* _Your instructions_
The expected response is a copy of every line in the entries below that includes the word "against".
= = = = =
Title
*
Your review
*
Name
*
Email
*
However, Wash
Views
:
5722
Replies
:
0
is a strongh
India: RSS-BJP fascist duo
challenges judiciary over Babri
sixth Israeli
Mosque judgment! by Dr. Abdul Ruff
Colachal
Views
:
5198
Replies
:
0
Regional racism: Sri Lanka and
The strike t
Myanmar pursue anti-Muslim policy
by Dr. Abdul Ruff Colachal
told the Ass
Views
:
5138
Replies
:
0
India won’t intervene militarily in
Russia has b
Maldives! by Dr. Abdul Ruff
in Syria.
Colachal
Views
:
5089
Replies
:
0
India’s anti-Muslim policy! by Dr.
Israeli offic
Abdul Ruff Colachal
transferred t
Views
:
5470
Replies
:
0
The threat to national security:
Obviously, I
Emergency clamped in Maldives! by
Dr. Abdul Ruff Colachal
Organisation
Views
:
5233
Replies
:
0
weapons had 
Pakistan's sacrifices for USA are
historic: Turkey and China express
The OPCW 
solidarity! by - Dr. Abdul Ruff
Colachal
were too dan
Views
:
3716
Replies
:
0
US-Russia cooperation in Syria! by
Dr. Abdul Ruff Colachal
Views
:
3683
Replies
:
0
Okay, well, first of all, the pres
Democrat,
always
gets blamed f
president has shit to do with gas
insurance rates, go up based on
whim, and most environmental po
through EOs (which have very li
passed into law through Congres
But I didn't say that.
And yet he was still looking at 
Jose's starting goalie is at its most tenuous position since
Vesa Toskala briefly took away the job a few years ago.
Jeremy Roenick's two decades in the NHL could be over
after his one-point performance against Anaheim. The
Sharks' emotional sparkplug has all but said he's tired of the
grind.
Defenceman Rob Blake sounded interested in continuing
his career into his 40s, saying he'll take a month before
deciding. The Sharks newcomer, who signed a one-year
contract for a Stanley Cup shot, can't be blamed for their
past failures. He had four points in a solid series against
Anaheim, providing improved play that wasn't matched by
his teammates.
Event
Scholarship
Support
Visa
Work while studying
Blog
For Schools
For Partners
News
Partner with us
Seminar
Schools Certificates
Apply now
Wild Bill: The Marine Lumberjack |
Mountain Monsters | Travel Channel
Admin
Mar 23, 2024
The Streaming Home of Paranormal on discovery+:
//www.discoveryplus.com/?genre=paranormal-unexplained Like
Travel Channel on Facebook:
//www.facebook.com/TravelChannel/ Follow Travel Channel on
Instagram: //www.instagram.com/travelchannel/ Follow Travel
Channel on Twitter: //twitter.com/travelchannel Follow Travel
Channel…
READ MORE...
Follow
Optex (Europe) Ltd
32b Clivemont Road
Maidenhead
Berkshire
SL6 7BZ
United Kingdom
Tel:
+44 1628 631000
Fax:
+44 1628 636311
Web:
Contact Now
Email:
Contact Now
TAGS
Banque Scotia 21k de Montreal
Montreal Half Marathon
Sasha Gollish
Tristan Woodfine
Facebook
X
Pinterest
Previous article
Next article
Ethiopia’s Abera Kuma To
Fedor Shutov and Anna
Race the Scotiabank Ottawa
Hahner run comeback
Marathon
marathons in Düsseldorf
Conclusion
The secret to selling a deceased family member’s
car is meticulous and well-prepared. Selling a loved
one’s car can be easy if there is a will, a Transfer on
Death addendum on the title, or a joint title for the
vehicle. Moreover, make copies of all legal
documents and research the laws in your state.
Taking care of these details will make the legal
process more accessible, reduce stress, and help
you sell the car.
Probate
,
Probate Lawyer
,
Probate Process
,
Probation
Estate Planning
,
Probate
= = = = =
* _Problem solution_
after his one-point performance against Anaheim. The
past failures. He had four points in a solid series against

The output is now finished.